GMAZ legal representative, Nomazulu Matigwe-Mahenga confirmed the attempt to oust GMAZ, but rubbished the contents of the stakeholders’ letter to the NEC.
She explained that, while indeed GMAZ was not an employer organisation, there was an employer organisation for all the milers that GMAZ represents called the Grain Millers Employer Organisation of Zimbabwe (GMEAZ) that registered with the Ministry of Labour in the 90s.
“When the leadership of GMEAZ decided they wanted to start importing grain, they realised they could not do so as they were not a registered company, but just an employer organisation for purposes of negotiating salaries. So they came together and came up with the idea to form a company called GMAZ that they use as a tool to import grain.
“The leadership remains the same at the employer organisation for purposes of negotiating salaries and also remains the same with the leadership at GMAZ, the company they use to import grain. So there then became, I think, interchanging of names when the parties went for negotiations with the NEC at times the NEC would prepare documents and write GMAZ instead of GMEAZ, there was interchanging of names but the people were the same,” she said.

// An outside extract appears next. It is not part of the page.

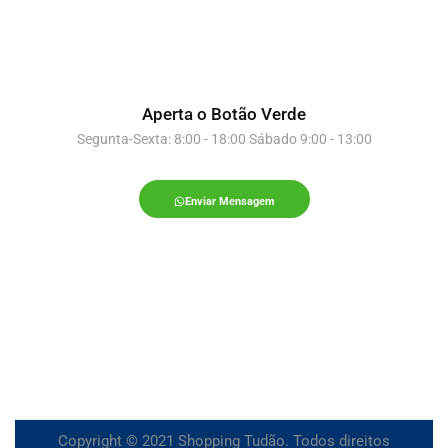
Aperta o Botão Verde
Segunta-Sexta: 8:00 - 18:00 Sábado 9:00 - 13:00
Enviar Mensagem
Copyright © 2021 Shopping Tudão. Todos direitos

GMEAZ has since also written to the NEC, complaining that the Small to Medium Millers Association of Zimbabwe (SMMAZ) was acting contrary to an NEC directive at an aborted February 7 meeting.
At the meeting, according to the GMEAZ letter, the NEC directed that aggrieved parties approach the courts after a disagreement arose over the sharing of seats at the NEC and the presence of GMAZ.
“We call upon your competent office to call SMMAZ to order and to put the record straight especially with the unions because it is misrepresenting the outcome of the meeting which you chaired. SMMAZ should forthwith stop misrepresenting to the Unions as its behaviour is criminal and illegal, the trade unions should be directed by the NEC as it is the regulating body over all parties. If the behaviour and illegal action does not stop, we want to have it on record that our client will approach the court for relief against the rogue elements that continue on the illegalities,” read part of the GMEAZ letter also copied to SMMAZ and UFAWUZ.